Can't calculate distances using iphop add_to_db

Issue #46 closed
xichuan Zhai created an issue

Hi Simon,

Thanks for providing this powerful tool! I have a similar issue to #20, but I didn’t find any solutions.

Looks like everything is now set up, we will first clean up the input file, and then we will start the host prediction steps themselves
[1/1/Run] Running blastn against genomes...
[1/3/Run] Get relevant blast matches...
[2/1/Run] Running blastn against CRISPR...
[2/2/Run] Get relevant crispr matches...
[3/1/Run] Running (recoded)WIsH...

Welcome to iPHoP

[3/1/Run] Running WIsH extra database...
[3/2/Run] Get relevant WIsH hits...
[4/1/Run] Running VHM s2 similarities...
[4/2/Run] Get relevant VHM hits...
[5/1/Run] Running PHP...
[5/2/Run] Get relevant PHP hits...
[6/1/Run] Running RaFAH...
[6/2/Run] Get relevant RaFAH scores...
[6.5/1/Run] Running Diamond comparison to RaFAH references...
[6.5/2/Run] Get AAI distance to RaFAH refs...
[7] Aggregating all results and formatting for TensorFlow...
[7/1] Loading all parsed data...
[7/2] Loading corresponding host taxonomy...
[7/3] Link matching genomes to representatives and filter out redundant / useless matches...
Filtering blast data
Filtering crispr data
Filtering wish data
Filtering vhm data
Filtering PHP data
[7/4] Write the matrices for TensorFlow...
Starting to built the matrices for TensorFlow
Loading trees
Processing data for virus vOTU_1
Can't find GB_GCA_001516055.1 and/or MAG162 in the trees, so can't calculate distances

GB_GCA_001516055.1 was found from one of decorated tree, but not for MAG162. MAG162 was found in Wish_extra_negFits.csv.

I am using the latest version (iPHoP v1.3.2), do you have any suggestions to avoid this kind of problem?

Best regards,

Xichuan

Comments (12)

  1. Simon Roux repo owner

    Hi Xichuan,

    Is MAG162 found in one of the tree?

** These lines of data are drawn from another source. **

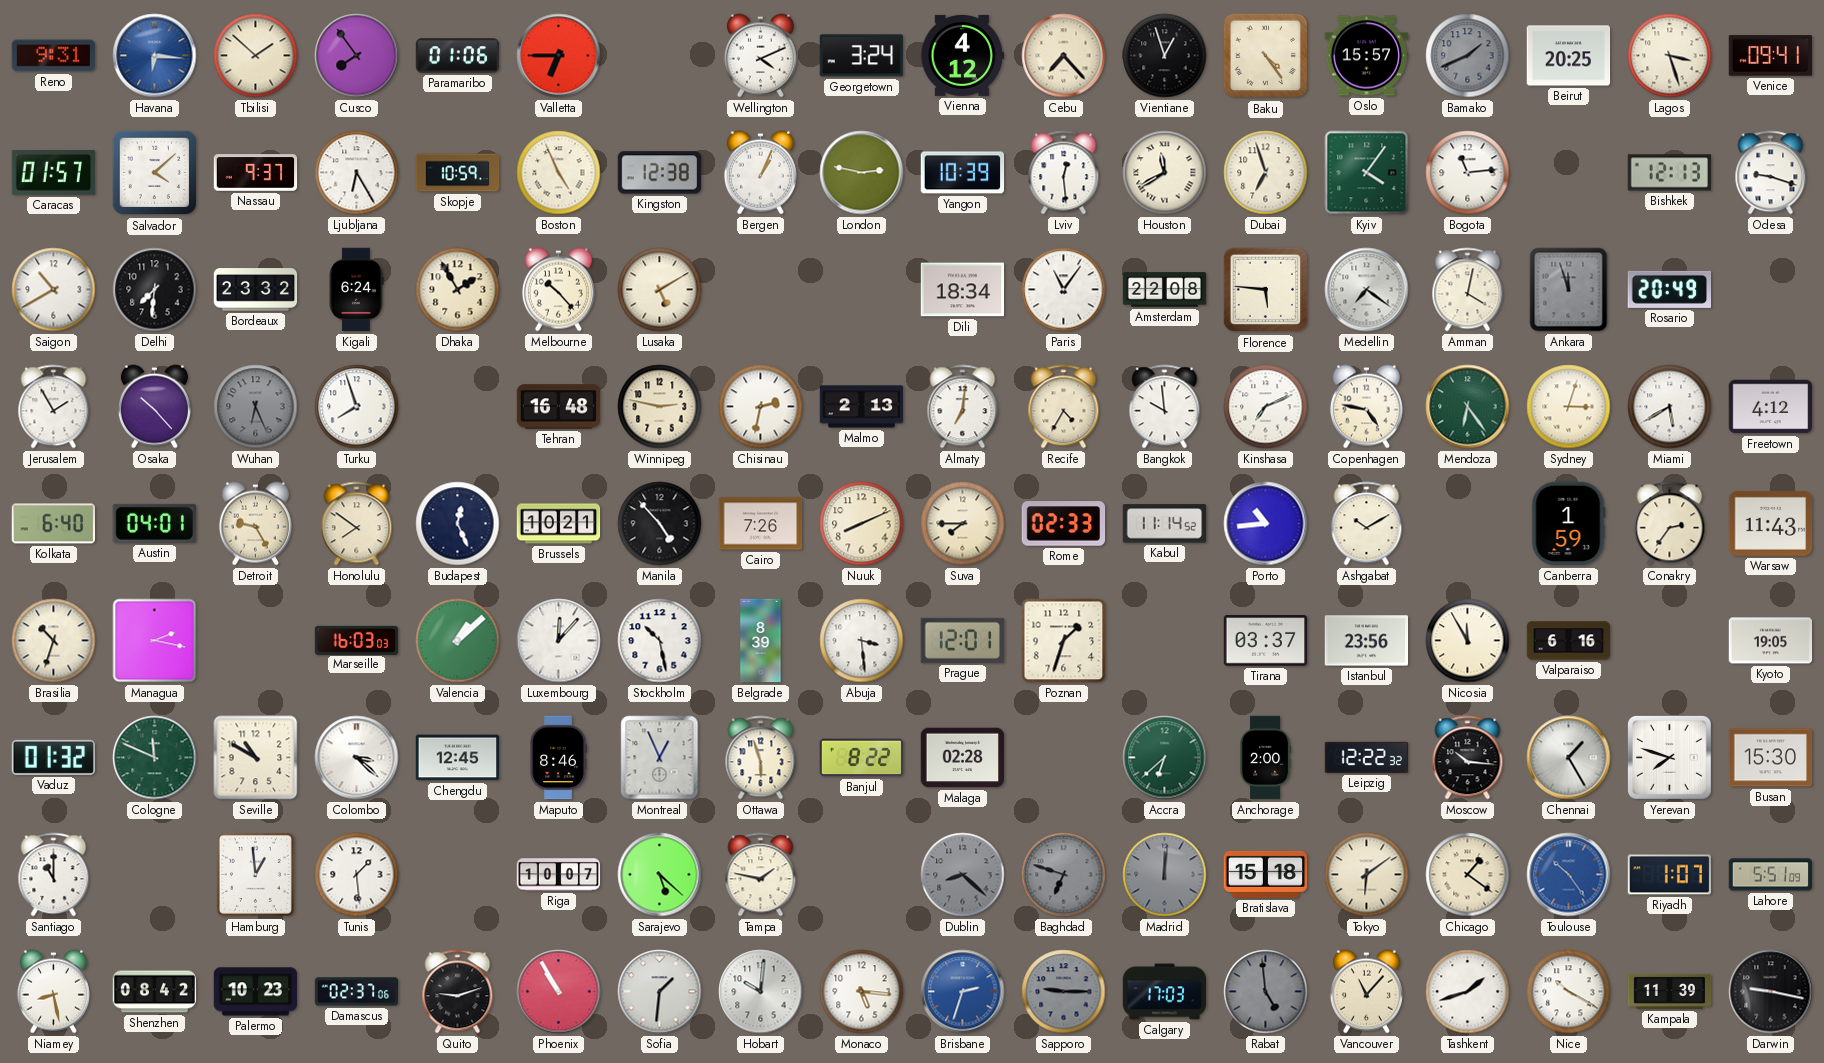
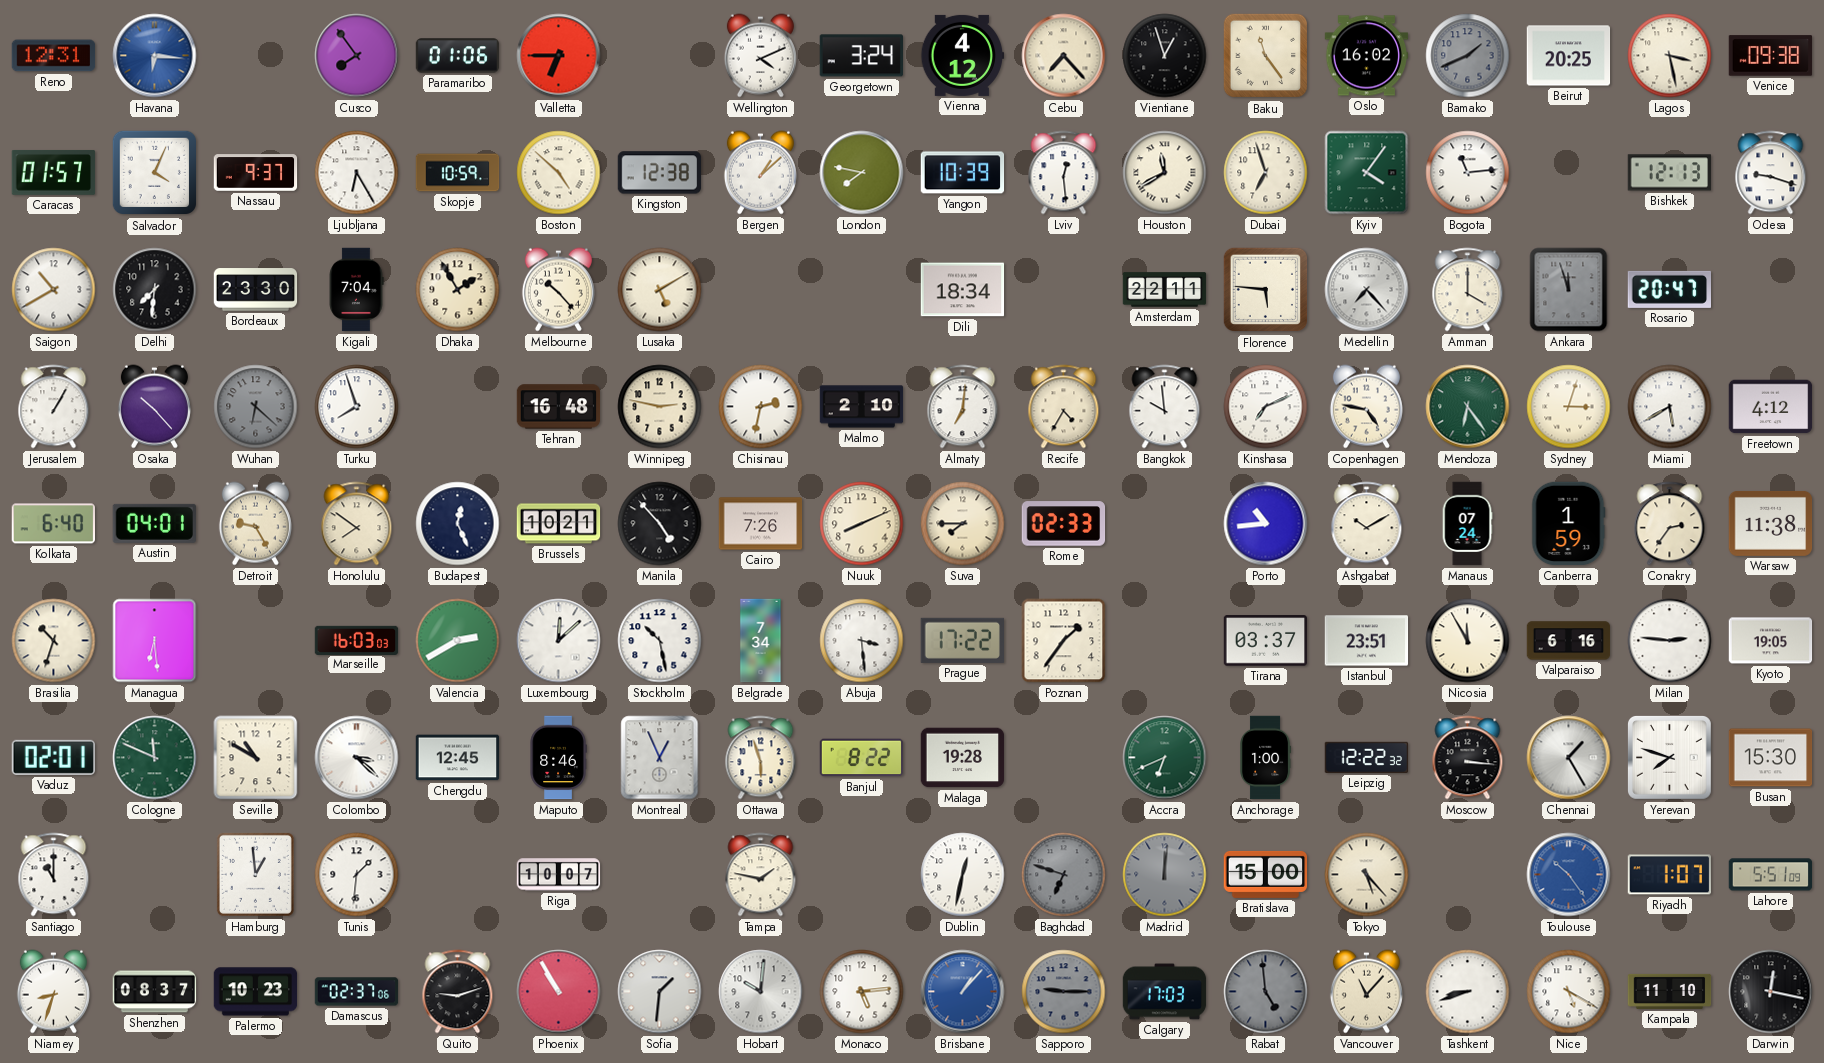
Reno: 9:31 -> 12:31
Tbilisi: 1:52 -> none
Baku: 4:24 -> 11:24
Oslo: 15:57 -> 16:02
Lagos: 3:27 -> 3:28
Venice: 09:41 -> 09:38
Salvador: 4:08 -> 4:04
Boston: 4:56 -> 4:52
Bergen: 1:04 -> 1:08
London: 2:47 -> 7:47
Bordeaux: 23:32 -> 23:30
Kigali: 6:24 -> 7:04
Paris: 11:06 -> none
Amsterdam: 22:08 -> 22:11
Medellin: 7:21 -> 7:23
Amman: 4:02 -> 4:00
Rosario: 20:49 -> 20:47
Jerusalem: 1:55 -> 1:05
Wuhan: 6:26 -> 6:22
Malmo: 2:13 -> 2:10
Kabul: 11:14 -> none
Manaus: none -> 07:24
Warsaw: 11:43 -> 11:38
Managua: 2:17 -> 6:29
Valencia: 1:08 -> 2:40
Luxembourg: 12:07 -> 12:08
Belgrade: 8:39 -> 7:34
Prague: 12:01 -> 17:22
Poznan: 1:33 -> 1:36
Istanbul: 23:56 -> 23:51
Milan: none -> 2:46
Vaduz: 01:32 -> 02:01
Malaga: 02:28 -> 19:28
Accra: 6:38 -> 6:41
Anchorage: 2:00 -> 1:00
Moscow: 10:16 -> 3:16
Tunis: 1:29 -> 1:31
Sarajevo: 5:22 -> none
Dublin: 8:22 -> 12:32
Dublin dial: grey -> white
Bratislava: 15:18 -> 15:00
Tokyo: 6:09 -> 5:23
Chicago: 1:21 -> none
Niamey: 8:28 -> 8:33
Shenzhen: 08:42 -> 08:37
Monaco: 5:16 -> 5:14
Brisbane: 2:33 -> 1:07
Tashkent: 1:42 -> 8:42
Nice: 10:20 -> 5:20
Kampala: 11:39 -> 11:10
Darwin: 9:17 -> 12:17
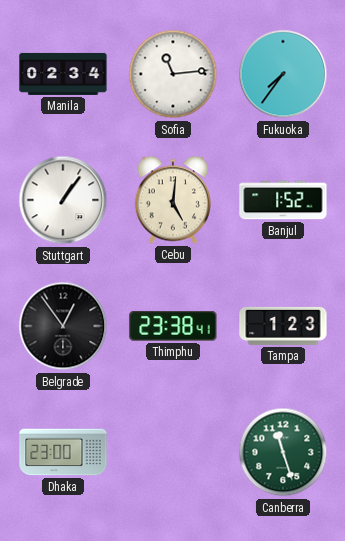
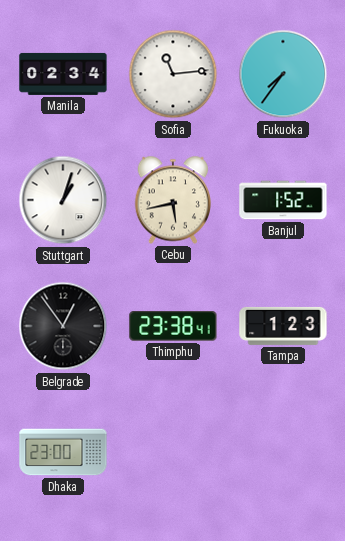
Stuttgart: 1:06 -> 1:03
Cebu: 5:01 -> 5:43
Canberra: 11:27 -> none
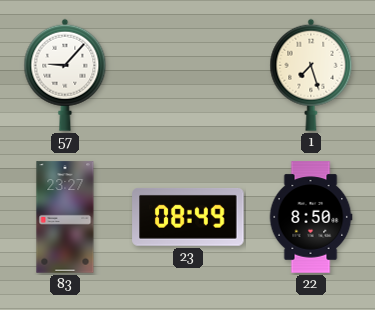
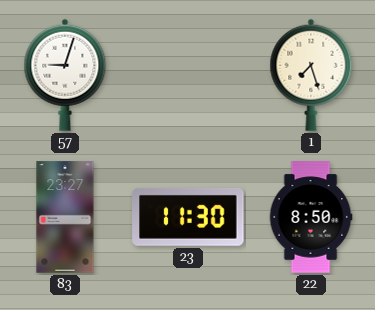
57: 9:07 -> 9:03
23: 08:49 -> 11:30
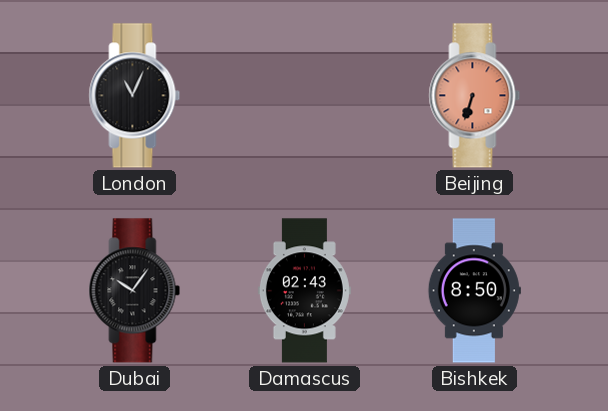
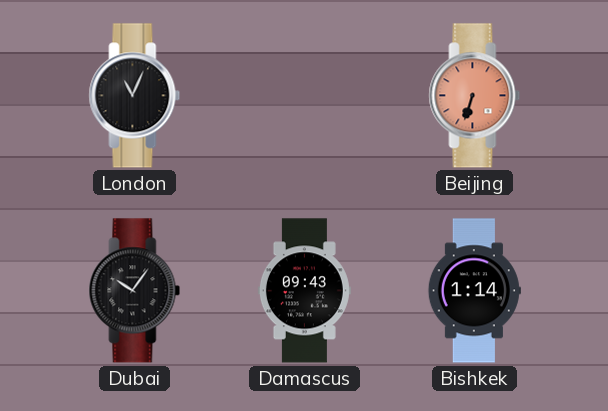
Damascus: 02:43 -> 09:43
Bishkek: 8:50 -> 1:14
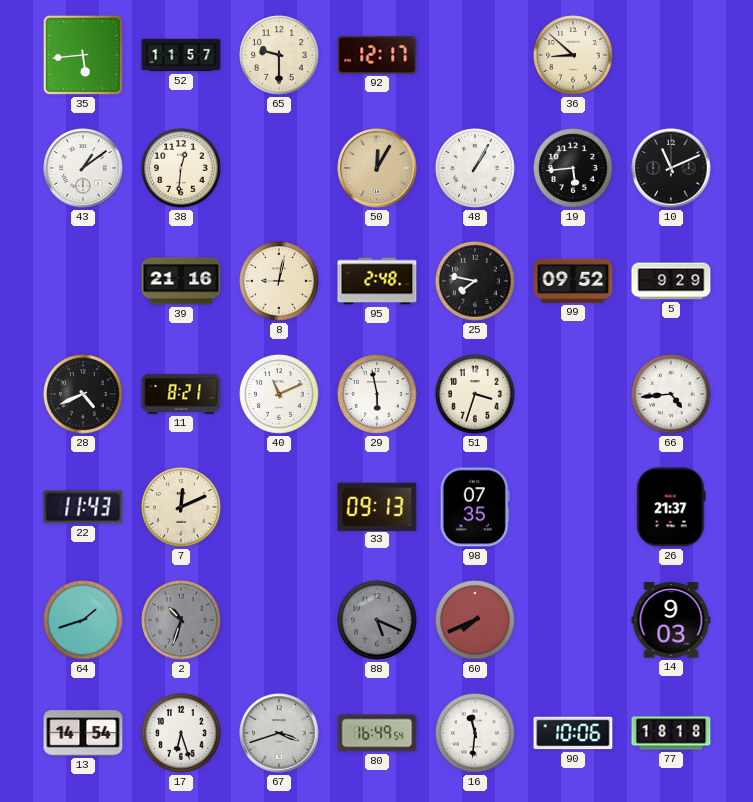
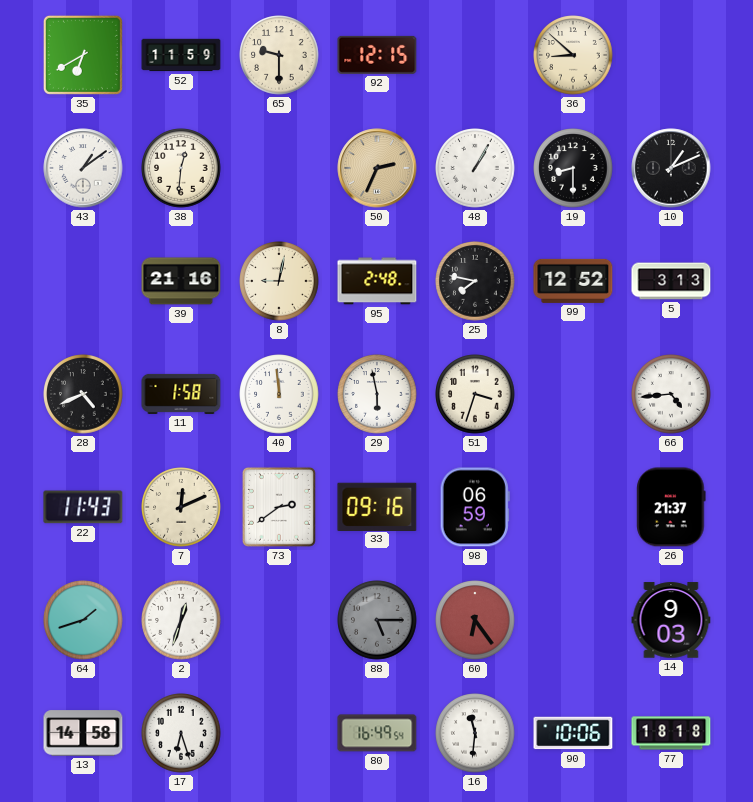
35: 5:44 -> 6:40
52: 11:57 -> 11:59
92: 12:17 -> 12:15
50: 12:05 -> 2:34
19: 5:44 -> 8:30
10: 11:11 -> 1:11
99: 09:52 -> 12:52
5: 9:29 -> 3:13
11: 8:21 -> 1:58
40: 11:11 -> 11:59
73: none -> 2:39
33: 09:13 -> 09:16
98: 07:35 -> 06:59
2: 10:33 -> 12:33
2 dial: grey -> white
88: 5:19 -> 5:15
60: 7:41 -> 6:24
13: 14:54 -> 14:58
67: 3:42 -> none
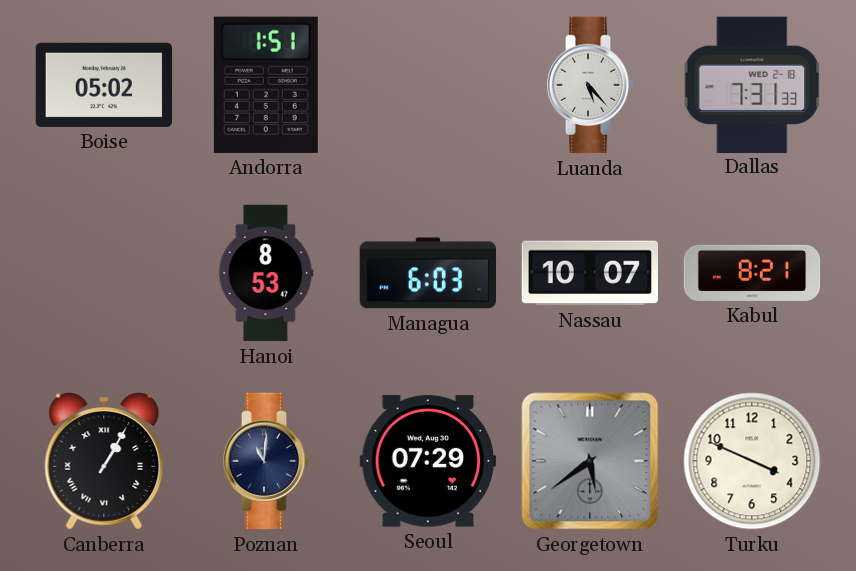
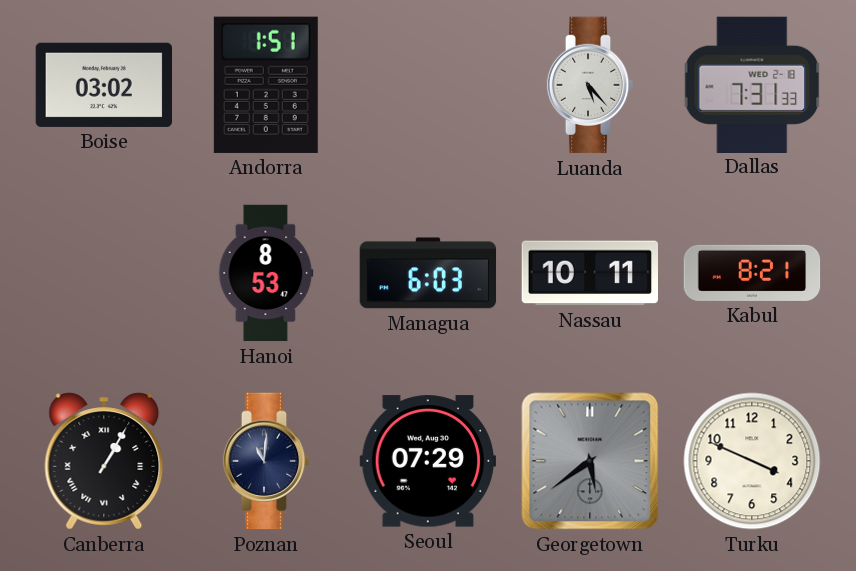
Boise: 05:02 -> 03:02
Nassau: 10:07 -> 10:11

This is the first thing we need to check, in theory “add_to_db” should only add to the database MAGs that were in one of the two trees (bacteria or archaea).

    Best,

    Simon

  2. xichuan Zhai reporter

    Hi Simon,

    MAG162 was not found from both trees, but it exists in my MAG bins when I added it to the new database. This may be due to de_novo_wf of GTDB-Tk is missing something that I cannot trace back, even though no error occurred during the trees generation. 

    Best regards,

    Xichuan

  3. Simon Roux repo owner

    That is weird, if it’s not found in the trees it should not have been added to the WIsH database, I will have to look into this. In the meantime, you should be able to do the following:

    • In the new host database folder, look into “db_infos/Host_Genomes.tsv”, and remove all the lines that correspond to MAG that are not in the trees (you can make a copy of the file before just in case). The key part is: if a genome is not listed in this file, iPHoP should not try to include it later on
    • Once this is done, you need to go into the output folder of iPHoP, then into “Wdir”, and remove all the files ending with “…parsed.csv”. Then run iPHoP again

    Let me know how this goes, as this is not an “expected” use case, but I think it should solve your issue.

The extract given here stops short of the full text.